Eternal life, the eternal life preached to us by our Savior, promised to us by the Father, God, is one without pain in any form whatsoever, a distress-free existence. 

Recently a few shows/movies and such I've seen have the concept that no one would be happy or want to live in a world without any conflict. They promoted the idea that it's the conflicts in our life that give them meaning. To know the good we have to know the evil. To feel true happiness we must know true pain. We need something to compare happiness to in order for us to realize we are happy. People will point out the lives of people who can buy anything they want, and then say they can't buy happiness and maybe only those truly in that position can attest to the validity of it. To believe that we must always and forever have to have bad in order to have good is a very flawed belief, one we cling to because to do otherwise is to have to comprehend truth.

The truth is existing as created beings, created out of love, meant to return love as well as receive love.

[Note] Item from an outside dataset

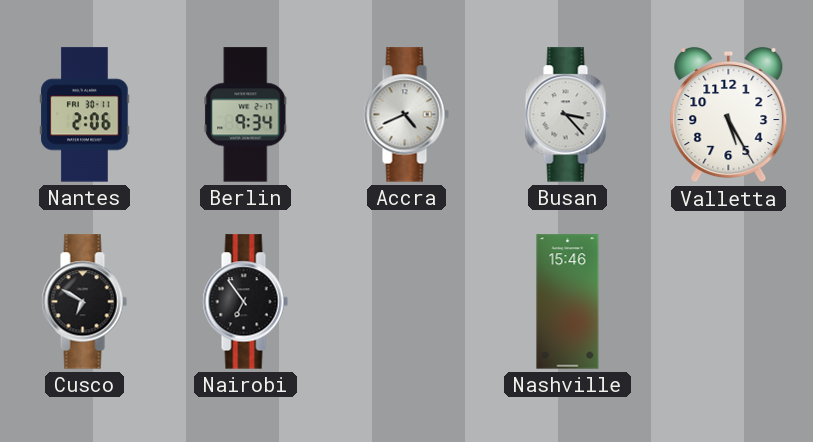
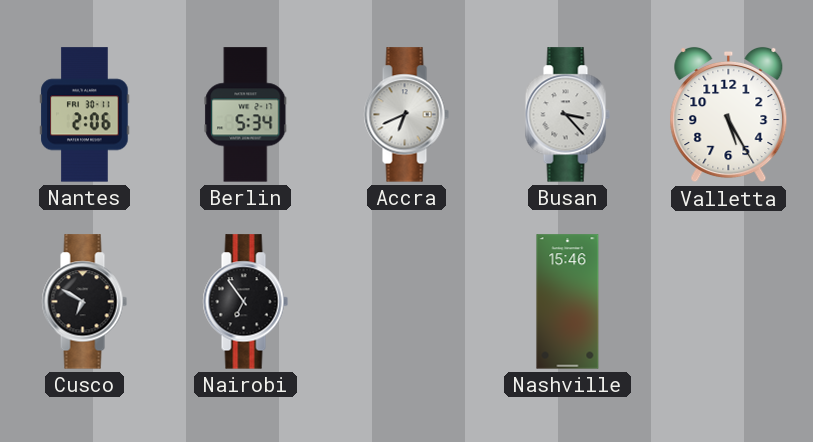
Berlin: 9:34 -> 5:34
Accra: 4:41 -> 6:41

Eternal life, this most precious of offered truths, allows us to comprehend hope beyond the horror.

Hope beyond the horror.  Most of us have horrors that have occurred in our lives, and if by chance you've happened to somehow live a horror free existence, you most certainly know others who haven't. You know of the horror even if it's not your personal horror.

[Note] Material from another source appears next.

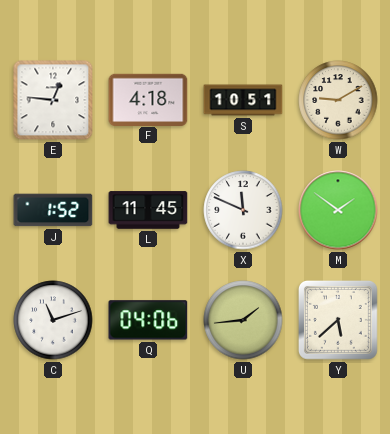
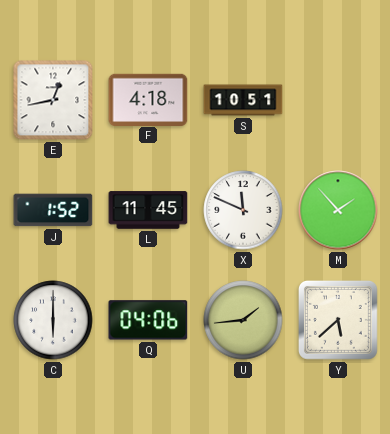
E: 12:46 -> 12:43
W: 9:10 -> none
M: 1:51 -> 1:53
C: 11:12 -> 6:00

The horror of life comes in many, many forms.  Horror - otherwise known as - intense fear, intense dislike, shock, disgust, unpleasant, unsightly, hopelessness, anxiety, terror, revulsion, repulsion, awfulness, distress, dread, alarm, panic-  you get the picture, yes?  The level of horror varies and can be subjective. I might find surgery on a person absolutely horrifying if I were required to be the surgeon, while another would find it exhilarating. Some might enjoy jumping out of an airplane while I would most likely die from the sheer terror of being in that position. There are horrors that everyone would find the same- torture, extreme torture being one of those horrors.  That this world is filled with horrors we hate to even imagine exist and often sob broken heartedly upon hearing of some of the horrors being enacted, is without a doubt.  And as long as even the tiniest horror exists we need hope beyond that horror. Hope beyond the worst of the worst and the least of the worst.

Hope beyond horror, the truth of eternal existence with no horror at all whatsoever. No horror for you, no horror for me, no horror for anyone at all.

Eternal life is offered to us, this hope beyond the horrors is given to us, and we must grasp hold of the hope and never let it go. We must live our lives filled with this hope. As one tragedy after another is personally dealt with, or whether you face tragedy within yourself we need to grasp the hope eternal offered to us through Jesus Christ our Lord.

Eternal life - preaching heaven- giving hope in eternal time.